Work to complete: Word for word, output the data, with none of its pictures.

Available data:
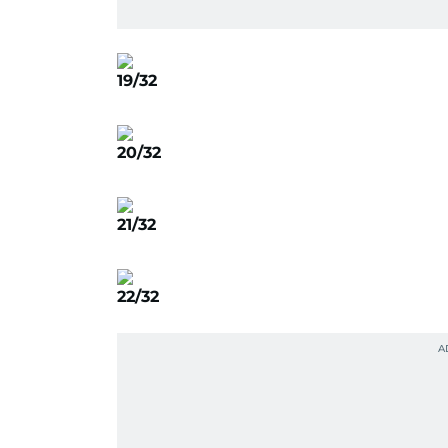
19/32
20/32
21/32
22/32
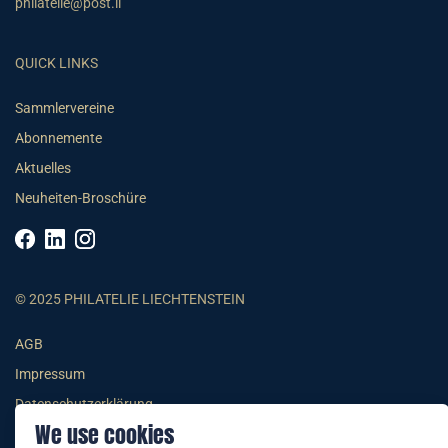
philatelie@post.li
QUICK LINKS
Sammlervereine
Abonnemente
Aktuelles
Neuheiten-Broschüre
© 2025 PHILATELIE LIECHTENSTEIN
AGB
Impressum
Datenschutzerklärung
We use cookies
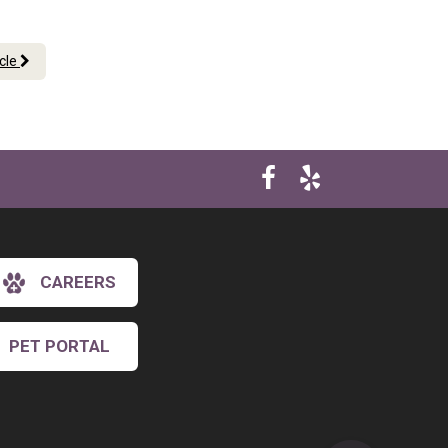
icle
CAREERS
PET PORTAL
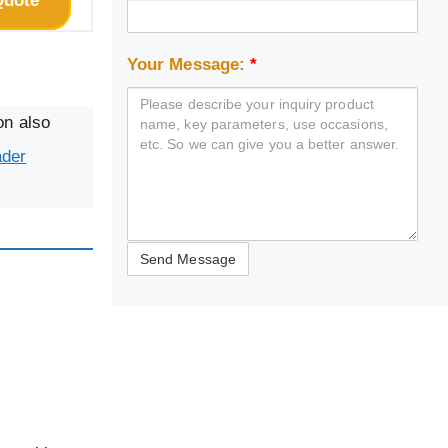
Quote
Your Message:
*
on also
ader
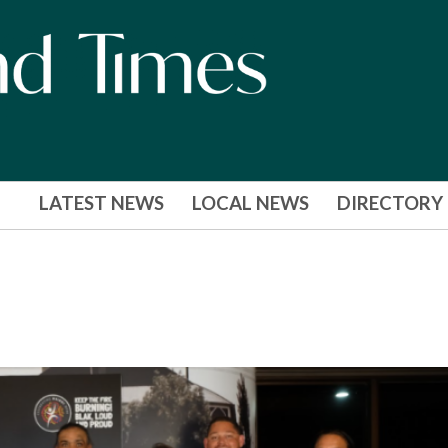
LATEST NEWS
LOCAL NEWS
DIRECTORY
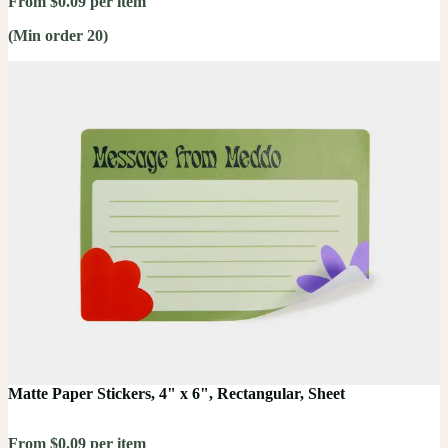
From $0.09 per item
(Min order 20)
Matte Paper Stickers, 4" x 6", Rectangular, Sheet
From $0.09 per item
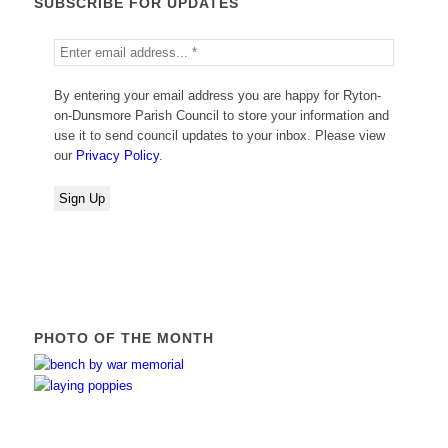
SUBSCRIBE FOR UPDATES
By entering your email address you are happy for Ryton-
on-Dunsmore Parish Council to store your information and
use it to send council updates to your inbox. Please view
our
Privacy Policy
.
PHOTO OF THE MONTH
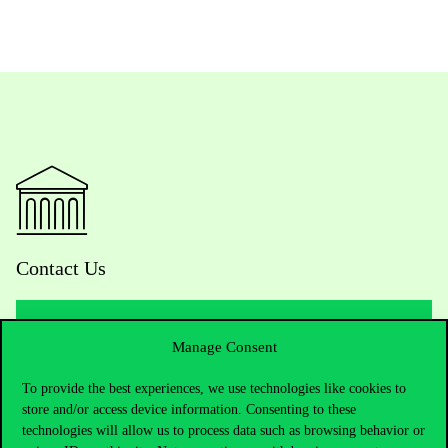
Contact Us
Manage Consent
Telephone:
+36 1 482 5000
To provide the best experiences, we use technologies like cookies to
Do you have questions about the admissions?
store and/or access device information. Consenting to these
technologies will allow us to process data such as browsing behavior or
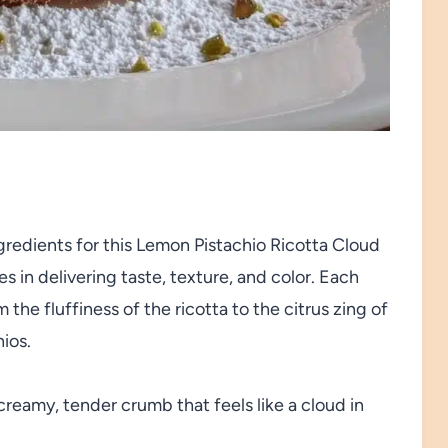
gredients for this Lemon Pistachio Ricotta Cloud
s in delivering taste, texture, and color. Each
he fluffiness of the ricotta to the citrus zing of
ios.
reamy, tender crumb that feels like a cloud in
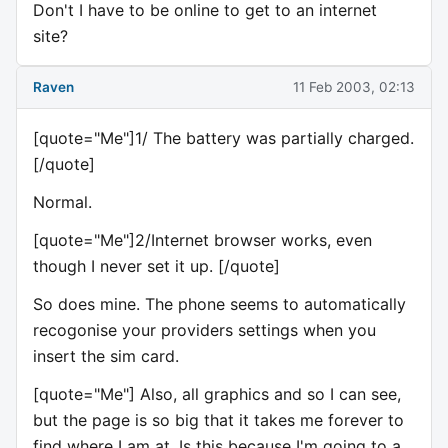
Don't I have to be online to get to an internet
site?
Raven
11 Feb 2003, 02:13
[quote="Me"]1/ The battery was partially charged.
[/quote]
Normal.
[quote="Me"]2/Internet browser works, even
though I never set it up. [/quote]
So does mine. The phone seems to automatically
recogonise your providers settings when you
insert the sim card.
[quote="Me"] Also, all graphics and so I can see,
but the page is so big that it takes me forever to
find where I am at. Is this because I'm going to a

Answer:
19/32
20/32
21/32
22/32
philatelie@post.li
QUICK LINKS
Sammlervereine
Abonnemente
Aktuelles
Neuheiten-Broschüre
© 2025 PHILATELIE LIECHTENSTEIN
AGB
Impressum
Datenschutzerklärung
We use cookies
icle
CAREERS
PET PORTAL
Quote
Your Message:
*
on also
ader
LATEST NEWS
LOCAL NEWS
DIRECTORY
From $0.09 per item
(Min order 20)
Matte Paper Stickers, 4" x 6", Rectangular, Sheet
From $0.09 per item
SUBSCRIBE FOR UPDATES
By entering your email address you are happy for Ryton-
on-Dunsmore Parish Council to store your information and
use it to send council updates to your inbox. Please view
our
Privacy Policy
.
PHOTO OF THE MONTH
Contact Us
Manage Consent
Telephone:
+36 1 482 5000
To provide the best experiences, we use technologies like cookies to
Do you have questions about the admissions?
store and/or access device information. Consenting to these
technologies will allow us to process data such as browsing behavior or
gredients for this Lemon Pistachio Ricotta Cloud
s in delivering taste, texture, and color. Each
he fluffiness of the ricotta to the citrus zing of
ios.
reamy, tender crumb that feels like a cloud in
Don't I have to be online to get to an internet
site?
Raven
11 Feb 2003, 02:13
[quote="Me"]1/ The battery was partially charged.
[/quote]
Normal.
[quote="Me"]2/Internet browser works, even
though I never set it up. [/quote]
So does mine. The phone seems to automatically
recogonise your providers settings when you
insert the sim card.
[quote="Me"] Also, all graphics and so I can see,
but the page is so big that it takes me forever to
find where I am at. Is this because I'm going to a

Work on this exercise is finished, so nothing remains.